Technology & Finance
Friday, February 15, 2008
Gartner on Threats to Traditional Banking and Wealth Management
Nonbank competitors are pushing aggressively into banking and investment services, forcing firms to make the right strategy and technology decisions or risk losing control of the financial relationship. Gartnersays that although many of the new technologies available hold promise, others will fail to meet expectations and should be approached cautiously.
“By 2010, social-banking platforms will have captured 10% of the available market for retail lending and financial planning.” Yeah, but ING which was strutting around with its Second Life presence during a Financial News b anking conference in London in late spring, has just announced it is pulling out of the avatar world.

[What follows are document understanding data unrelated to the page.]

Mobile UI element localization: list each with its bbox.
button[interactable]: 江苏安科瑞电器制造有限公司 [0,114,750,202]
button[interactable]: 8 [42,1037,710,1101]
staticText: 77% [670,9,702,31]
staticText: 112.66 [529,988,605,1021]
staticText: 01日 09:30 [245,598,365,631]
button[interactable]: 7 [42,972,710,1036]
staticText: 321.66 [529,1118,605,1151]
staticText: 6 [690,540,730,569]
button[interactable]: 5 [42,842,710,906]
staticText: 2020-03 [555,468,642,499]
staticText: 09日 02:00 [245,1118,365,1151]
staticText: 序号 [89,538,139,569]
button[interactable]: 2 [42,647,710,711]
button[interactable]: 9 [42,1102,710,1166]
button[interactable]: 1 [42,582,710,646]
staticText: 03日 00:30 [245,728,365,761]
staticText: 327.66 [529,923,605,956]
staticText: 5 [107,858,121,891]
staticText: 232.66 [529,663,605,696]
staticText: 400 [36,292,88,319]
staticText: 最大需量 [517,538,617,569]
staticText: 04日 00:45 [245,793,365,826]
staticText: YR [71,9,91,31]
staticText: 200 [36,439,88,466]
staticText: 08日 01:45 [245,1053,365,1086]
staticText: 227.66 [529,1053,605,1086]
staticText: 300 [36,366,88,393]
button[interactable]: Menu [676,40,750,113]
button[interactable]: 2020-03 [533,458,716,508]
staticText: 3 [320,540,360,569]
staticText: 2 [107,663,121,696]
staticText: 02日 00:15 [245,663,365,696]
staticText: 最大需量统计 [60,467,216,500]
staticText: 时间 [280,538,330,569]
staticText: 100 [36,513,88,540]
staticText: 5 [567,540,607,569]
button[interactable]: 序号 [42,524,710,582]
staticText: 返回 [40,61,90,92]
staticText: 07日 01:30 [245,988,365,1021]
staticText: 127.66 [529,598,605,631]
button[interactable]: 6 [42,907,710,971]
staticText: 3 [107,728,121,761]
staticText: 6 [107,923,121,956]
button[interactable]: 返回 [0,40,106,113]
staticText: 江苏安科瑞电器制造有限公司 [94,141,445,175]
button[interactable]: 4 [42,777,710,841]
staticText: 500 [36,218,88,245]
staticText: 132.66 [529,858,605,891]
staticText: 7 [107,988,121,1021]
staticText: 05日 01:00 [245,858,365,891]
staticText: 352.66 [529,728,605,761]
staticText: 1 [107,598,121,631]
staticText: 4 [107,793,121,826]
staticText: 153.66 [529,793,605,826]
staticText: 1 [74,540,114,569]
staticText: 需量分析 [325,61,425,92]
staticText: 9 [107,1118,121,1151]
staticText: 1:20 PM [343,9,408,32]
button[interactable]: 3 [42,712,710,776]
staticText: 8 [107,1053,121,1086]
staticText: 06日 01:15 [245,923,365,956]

“By 2010, 10 percent of banks’ revenue from retail payments will be supported by competitors such as PayPal.” This is real. I was talking about PayPal with a UK banking expert over lunch in London today and he says that small businesses are finding PayPal cheaper and easier to use than getting a credit card account. But he also said that PayPal, as it grows, will face some of the usual enteprise-resilience and security issues.
“By 2010, U.S. banks will start shutting down their full-service mobile-banking channels.” EVen if they face competition from telcoms, I don’t think they can afford to shut down mobile. Gartner needs some 19-year old analysts—that would give them a whole different perspective on it. Take a lesson from Rabobank which markets its own mobile phone service, through a third-party provider, and has captured a significant slice of a youth market.
“By 2011, centralized retail core banking applications will cease to exist in at least 20 percent of banks worldwide.” I don’t know on this one—Gartner sounds confused. It might be a biz-IT war, or some vendors might offer decent low-risk transition. Really attractive core replacement systems are rare—I see Temenos getting some play, SAP threatening, TCS, perhaps iFlex...and I have heard Financial Objects is doing well here and there in Europe...SlaterLabs? Good name, but not much of a track record. So will banks outsouce this? I doubt it—and Gartner may be vastly over-estimating banks’ willingness to take some radical direction.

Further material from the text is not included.